(Data extracts)

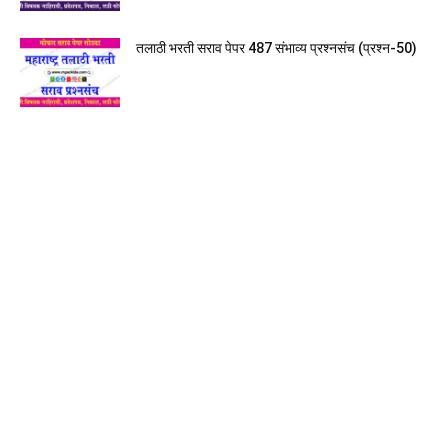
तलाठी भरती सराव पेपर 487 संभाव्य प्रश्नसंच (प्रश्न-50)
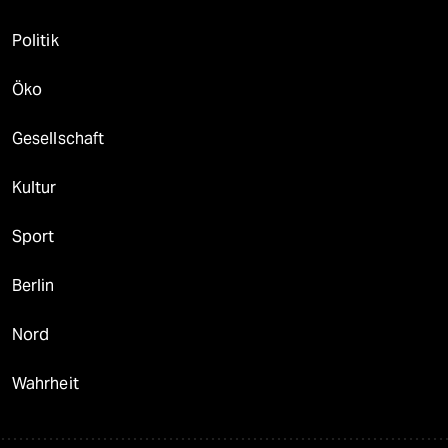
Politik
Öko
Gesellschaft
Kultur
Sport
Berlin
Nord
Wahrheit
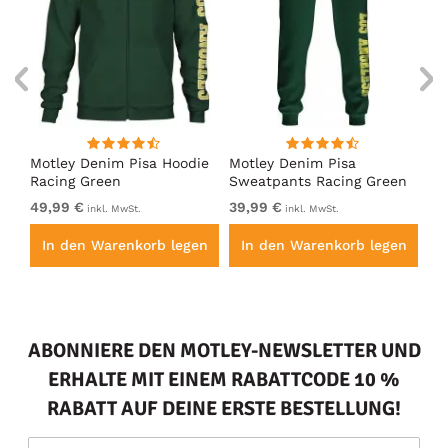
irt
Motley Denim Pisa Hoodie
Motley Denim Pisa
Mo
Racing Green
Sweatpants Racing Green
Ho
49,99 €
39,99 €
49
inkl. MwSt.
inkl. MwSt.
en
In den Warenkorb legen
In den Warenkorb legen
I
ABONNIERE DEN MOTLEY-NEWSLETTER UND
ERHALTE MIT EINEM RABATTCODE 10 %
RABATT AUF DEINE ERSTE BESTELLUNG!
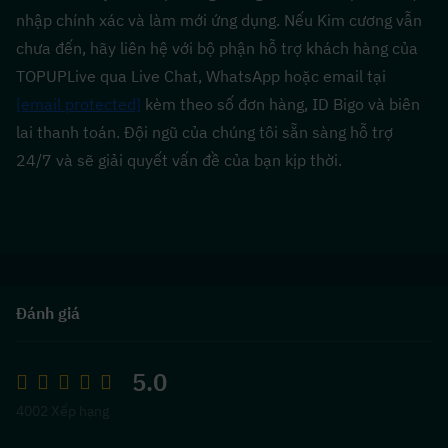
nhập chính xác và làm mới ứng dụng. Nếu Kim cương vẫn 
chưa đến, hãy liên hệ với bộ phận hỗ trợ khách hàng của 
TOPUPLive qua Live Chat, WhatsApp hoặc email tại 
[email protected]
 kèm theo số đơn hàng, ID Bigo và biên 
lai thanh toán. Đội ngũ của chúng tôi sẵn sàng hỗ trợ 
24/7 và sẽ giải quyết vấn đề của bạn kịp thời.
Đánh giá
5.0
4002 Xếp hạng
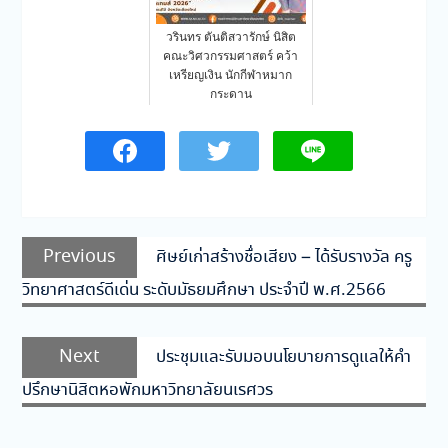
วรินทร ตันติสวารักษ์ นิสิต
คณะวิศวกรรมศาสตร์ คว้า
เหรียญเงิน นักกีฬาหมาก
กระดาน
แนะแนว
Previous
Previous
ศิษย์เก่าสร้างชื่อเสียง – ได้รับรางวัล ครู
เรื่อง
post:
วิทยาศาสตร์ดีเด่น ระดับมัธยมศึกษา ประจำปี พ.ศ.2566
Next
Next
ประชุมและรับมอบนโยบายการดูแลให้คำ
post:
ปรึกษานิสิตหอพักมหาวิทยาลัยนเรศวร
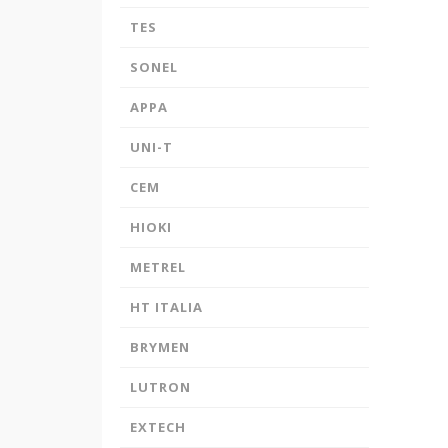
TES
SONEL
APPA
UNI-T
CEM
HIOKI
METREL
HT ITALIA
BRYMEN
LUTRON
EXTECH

(End Data extracts)
(Data extracts)

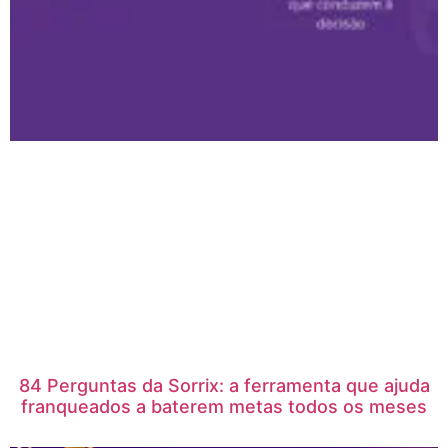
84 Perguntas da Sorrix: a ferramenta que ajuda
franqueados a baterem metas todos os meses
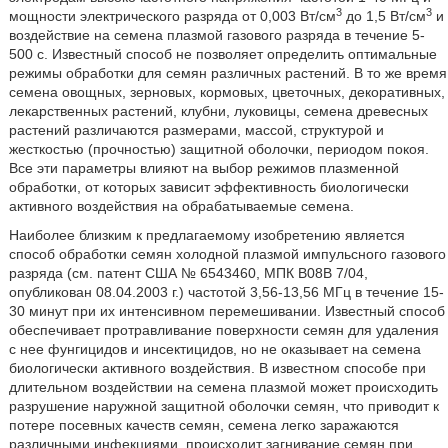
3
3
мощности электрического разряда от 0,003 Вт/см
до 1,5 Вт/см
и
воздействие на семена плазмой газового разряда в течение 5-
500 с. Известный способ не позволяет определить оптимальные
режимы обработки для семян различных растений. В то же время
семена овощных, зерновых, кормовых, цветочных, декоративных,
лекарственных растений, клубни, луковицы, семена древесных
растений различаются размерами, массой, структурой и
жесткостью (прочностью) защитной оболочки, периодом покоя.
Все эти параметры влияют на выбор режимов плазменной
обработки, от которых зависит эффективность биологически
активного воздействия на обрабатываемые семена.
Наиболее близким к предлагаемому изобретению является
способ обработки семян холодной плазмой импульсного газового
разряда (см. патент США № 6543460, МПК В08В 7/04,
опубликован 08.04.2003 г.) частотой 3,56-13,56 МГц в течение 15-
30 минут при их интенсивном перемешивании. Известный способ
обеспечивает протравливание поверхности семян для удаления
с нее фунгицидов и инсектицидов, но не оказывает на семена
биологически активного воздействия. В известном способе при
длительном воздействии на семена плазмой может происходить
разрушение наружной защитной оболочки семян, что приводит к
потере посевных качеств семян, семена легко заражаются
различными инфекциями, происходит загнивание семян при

(End Data extracts)

* [Work required] Your answer should consist of the lines above that hold the word "обработки", copied exactly.

* [Exercise response]
режимы обработки для семян различных растений. В то же время
обработки, от которых зависит эффективность биологически
способ обработки семян холодной плазмой импульсного газового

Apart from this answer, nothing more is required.